We’ve all heard the viral celebrity “diets” - think of Olympian Michael Phelps, who boasted of consuming upwards of 8,000 calories per day, Usain Bolt’s binge of Chicken McNuggets, Dwayne “The Rock” Johnson’s fish and egg feasts, or the Los Angeles Lakers’ obsession with bone broth. If we blindly follow one of these high-profile “endorsed” diets, it’s completely likely we could find ourselves fatter, slower, and fatigued through our training and competitive seasons. But why could one diet work so well for one athlete and completely unravel another?

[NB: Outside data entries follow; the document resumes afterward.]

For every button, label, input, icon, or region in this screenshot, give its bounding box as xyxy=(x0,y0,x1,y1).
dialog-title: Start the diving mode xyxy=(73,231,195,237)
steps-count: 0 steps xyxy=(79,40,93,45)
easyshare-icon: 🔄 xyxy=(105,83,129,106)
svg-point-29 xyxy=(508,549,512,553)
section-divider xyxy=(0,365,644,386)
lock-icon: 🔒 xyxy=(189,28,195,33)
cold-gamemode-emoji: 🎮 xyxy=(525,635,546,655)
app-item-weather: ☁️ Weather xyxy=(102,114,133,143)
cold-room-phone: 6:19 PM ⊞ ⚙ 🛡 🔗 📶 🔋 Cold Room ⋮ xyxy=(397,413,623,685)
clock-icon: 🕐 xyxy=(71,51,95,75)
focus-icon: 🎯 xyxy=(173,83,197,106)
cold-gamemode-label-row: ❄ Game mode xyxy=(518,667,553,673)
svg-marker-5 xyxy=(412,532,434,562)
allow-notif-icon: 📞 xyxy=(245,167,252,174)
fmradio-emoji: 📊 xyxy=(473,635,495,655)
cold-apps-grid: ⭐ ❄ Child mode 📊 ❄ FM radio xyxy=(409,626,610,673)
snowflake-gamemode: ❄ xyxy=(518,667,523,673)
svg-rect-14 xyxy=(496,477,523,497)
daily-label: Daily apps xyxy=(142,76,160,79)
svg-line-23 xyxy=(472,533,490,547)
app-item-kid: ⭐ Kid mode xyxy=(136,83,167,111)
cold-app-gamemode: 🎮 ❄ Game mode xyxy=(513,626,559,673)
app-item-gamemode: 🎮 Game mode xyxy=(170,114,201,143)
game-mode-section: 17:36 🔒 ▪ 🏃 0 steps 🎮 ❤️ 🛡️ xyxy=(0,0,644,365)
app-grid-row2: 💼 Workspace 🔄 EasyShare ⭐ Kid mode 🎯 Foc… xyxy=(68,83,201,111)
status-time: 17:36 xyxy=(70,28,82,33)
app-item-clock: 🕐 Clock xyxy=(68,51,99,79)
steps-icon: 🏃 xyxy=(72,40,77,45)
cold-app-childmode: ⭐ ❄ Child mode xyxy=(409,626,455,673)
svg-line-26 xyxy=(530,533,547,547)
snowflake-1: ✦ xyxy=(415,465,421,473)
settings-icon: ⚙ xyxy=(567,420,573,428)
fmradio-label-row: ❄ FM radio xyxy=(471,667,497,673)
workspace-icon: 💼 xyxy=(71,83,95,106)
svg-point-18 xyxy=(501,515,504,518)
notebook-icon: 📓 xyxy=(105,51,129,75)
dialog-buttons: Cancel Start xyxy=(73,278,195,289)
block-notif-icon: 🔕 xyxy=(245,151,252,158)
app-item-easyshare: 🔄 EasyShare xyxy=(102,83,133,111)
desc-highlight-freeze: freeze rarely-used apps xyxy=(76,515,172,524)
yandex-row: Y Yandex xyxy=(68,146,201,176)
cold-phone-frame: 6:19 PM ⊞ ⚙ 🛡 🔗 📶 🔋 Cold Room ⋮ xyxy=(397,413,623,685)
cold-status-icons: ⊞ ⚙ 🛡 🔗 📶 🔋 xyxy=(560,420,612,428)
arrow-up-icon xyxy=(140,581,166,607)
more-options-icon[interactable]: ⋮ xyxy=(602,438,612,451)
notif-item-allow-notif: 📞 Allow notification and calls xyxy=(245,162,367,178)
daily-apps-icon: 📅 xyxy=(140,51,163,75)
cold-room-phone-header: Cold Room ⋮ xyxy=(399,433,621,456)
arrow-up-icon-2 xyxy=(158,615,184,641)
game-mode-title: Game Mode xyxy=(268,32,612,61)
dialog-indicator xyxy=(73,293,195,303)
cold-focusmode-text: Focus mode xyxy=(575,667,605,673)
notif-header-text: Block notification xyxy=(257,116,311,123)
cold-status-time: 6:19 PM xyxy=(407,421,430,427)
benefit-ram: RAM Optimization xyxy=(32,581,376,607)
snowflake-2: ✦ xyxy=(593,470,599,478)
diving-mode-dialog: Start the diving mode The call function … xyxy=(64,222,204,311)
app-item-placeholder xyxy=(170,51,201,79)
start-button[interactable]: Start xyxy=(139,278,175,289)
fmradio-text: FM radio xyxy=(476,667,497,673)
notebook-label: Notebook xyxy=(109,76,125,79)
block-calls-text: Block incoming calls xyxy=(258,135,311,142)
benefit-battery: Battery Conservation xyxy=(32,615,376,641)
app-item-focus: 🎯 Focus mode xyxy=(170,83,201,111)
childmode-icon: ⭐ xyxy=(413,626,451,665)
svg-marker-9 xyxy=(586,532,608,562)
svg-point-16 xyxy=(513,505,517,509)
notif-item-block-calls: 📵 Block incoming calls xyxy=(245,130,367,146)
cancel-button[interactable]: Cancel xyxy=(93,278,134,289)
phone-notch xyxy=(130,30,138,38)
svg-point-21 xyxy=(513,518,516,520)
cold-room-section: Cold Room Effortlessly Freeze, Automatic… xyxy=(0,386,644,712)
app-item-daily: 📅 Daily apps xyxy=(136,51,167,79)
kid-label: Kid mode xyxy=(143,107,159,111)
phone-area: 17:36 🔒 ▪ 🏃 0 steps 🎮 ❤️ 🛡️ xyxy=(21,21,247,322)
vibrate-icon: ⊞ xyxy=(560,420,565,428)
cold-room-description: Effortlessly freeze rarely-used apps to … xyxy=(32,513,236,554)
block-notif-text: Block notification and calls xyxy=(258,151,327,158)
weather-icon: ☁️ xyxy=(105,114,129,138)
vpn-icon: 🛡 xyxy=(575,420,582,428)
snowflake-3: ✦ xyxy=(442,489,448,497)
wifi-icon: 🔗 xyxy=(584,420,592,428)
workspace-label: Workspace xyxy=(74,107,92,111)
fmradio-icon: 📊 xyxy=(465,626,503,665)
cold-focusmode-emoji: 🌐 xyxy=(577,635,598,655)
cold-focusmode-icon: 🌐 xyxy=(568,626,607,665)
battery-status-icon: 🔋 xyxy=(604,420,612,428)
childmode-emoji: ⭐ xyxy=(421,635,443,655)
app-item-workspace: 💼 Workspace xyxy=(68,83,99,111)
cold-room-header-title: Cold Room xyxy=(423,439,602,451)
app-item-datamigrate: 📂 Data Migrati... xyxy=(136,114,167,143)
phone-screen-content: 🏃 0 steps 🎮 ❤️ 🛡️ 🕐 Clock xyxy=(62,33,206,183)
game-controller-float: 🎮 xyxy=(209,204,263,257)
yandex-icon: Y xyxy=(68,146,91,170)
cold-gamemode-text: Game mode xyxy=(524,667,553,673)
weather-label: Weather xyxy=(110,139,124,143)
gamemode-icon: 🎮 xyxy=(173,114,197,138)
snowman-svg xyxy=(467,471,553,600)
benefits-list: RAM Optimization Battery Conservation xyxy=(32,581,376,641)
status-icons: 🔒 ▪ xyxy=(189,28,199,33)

While many nutrition principles stay the same from sport to sport, the details vary widely for elite performance depending on the athlete. Even basically, athletes differ from each other in height, weight, muscle and fat mass, and metabolic history. Each activity requires different techniques and varying levels of strength, power, speed, and endurance. While one athlete may only need to train 6 weeks for an event, another might spend 6 months with varied progressions of training. At the same time, one event may take less than 30 seconds to complete, another over 12 hours.

Photo Credit: Austin Tucker, TC Bukowski, Conor Barry, Austin Tucker, Derrick Lytle

From a physiological standpoint, your body prefers to use certain macronutrients for certain activities (carbs, fat, or protein). For instance, our brains rely nearly exclusively on glucose (the broken down version of carbohydrates) no matter the activity, while our legs might demand different amounts of fat for fuel depending on if we’re standing, walking, or running, and for how long. And while there is an innate fuel preference depending on activity, the way we train and eat can make us more efficient at using a certain fuel over another.

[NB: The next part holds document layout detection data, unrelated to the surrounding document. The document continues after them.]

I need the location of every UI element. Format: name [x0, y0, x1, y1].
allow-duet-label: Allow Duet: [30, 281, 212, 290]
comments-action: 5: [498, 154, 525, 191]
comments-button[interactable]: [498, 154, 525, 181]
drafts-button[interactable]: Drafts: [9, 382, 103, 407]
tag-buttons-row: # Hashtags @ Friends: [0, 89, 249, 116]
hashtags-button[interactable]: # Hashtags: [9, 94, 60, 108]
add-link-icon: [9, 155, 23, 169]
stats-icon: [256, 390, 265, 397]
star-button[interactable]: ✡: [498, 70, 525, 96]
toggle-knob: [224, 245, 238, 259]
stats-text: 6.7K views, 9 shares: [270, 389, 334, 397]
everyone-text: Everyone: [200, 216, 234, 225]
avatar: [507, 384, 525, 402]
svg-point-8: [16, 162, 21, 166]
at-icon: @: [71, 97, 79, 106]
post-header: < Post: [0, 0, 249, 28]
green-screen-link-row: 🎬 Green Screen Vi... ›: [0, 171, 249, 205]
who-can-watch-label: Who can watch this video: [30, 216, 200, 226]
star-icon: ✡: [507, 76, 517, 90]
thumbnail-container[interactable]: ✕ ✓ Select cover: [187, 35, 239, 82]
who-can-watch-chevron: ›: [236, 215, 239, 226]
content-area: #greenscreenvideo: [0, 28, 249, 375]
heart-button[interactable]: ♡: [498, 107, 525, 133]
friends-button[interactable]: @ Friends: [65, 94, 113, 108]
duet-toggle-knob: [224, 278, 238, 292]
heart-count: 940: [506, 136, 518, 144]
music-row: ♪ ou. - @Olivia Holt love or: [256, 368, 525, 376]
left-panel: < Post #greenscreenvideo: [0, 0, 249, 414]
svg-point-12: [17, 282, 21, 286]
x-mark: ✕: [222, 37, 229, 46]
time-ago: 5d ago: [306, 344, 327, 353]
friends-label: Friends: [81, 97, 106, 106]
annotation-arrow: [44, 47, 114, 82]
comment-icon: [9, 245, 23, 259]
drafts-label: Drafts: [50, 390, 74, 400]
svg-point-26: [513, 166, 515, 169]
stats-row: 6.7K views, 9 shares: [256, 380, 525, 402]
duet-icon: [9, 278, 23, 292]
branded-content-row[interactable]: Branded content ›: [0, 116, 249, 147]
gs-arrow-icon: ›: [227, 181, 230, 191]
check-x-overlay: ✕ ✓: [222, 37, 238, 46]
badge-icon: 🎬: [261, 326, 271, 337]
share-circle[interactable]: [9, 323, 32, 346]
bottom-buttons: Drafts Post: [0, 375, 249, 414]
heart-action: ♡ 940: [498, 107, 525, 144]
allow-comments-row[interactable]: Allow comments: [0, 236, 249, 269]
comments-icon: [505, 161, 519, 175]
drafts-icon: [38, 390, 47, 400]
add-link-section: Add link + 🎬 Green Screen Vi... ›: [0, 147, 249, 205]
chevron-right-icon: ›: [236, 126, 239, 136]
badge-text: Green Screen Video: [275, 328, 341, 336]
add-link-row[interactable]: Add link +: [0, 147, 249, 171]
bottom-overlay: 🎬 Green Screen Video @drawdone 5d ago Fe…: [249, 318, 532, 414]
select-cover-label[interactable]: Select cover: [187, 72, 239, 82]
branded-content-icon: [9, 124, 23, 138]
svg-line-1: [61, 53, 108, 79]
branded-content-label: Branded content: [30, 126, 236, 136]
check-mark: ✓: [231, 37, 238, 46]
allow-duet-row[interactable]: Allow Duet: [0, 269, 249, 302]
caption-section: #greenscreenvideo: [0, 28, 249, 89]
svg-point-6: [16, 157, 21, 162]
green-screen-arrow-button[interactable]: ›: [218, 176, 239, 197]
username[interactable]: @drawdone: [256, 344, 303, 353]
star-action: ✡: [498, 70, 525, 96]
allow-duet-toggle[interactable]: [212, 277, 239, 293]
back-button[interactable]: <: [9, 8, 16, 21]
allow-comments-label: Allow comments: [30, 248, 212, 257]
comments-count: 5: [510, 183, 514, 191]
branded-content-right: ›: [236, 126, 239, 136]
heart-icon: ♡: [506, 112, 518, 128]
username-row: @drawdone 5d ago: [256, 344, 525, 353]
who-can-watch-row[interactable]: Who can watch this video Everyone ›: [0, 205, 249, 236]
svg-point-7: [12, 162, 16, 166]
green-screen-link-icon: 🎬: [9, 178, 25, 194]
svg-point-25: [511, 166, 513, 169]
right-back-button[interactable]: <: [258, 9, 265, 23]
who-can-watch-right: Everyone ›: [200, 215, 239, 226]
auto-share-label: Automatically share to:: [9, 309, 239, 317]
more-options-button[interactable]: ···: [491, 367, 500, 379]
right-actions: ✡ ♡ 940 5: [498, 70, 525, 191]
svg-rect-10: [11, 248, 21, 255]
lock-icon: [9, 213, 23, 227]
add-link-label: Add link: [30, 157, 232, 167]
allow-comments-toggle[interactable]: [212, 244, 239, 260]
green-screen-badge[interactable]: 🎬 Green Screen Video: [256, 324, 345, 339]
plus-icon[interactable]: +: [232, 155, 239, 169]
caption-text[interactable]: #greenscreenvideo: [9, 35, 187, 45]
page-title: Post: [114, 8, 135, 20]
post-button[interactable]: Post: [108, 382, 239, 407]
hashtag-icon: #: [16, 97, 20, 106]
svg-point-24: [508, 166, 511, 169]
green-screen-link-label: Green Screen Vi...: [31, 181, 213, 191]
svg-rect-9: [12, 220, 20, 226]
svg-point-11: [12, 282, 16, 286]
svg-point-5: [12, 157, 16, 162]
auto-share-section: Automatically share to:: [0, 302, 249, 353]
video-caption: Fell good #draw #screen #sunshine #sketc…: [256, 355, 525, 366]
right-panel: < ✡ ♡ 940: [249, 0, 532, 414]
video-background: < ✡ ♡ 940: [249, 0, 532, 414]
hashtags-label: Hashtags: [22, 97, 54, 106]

Properly progressed endurance training will allow an athlete to more readily use fat as a fuel source in order to spare carbohydrates and extend endurance. But this definitely doesn’t mean the athlete should “fat load,” which has been trendy among celebrity athletes, who sometimes claim to fuel their races with nothing but olive oil and avocados. It’s critical to consume a balance of fat, carbs, and protein to supply the high-energy demand and the recovery required. Our bodies physiologically can’t even burn fat efficiently without drawing in carbohydrates to complete the reaction.

Contrast that with a power athlete, like a competitive weight lifter. The macronutrient that often gets over-emphasized in this arena is “PROTEIN!” And yes, their protein needs may be slightly greater than an endurance athlete’s, but nearly 100% of their lift will be fueled by carbohydrates. Their muscles are moving so fast at such a high-intensity that the body literally has no other option. But since their training and events may barely break minutes as opposed to hours, total calorie consumption should be a consideration. Any excess protein that isn’t being used for muscle recovery or growth, or eaten at the wrong time, will most likely turn into stored fat.


Of course, as athletes, whether we’re weekend warriors or competing for a paycheck, all have the same goal: complete our chosen activity to the best of our ability and feel AWESOME while doing it. Are your eating habits accomplishing that for you?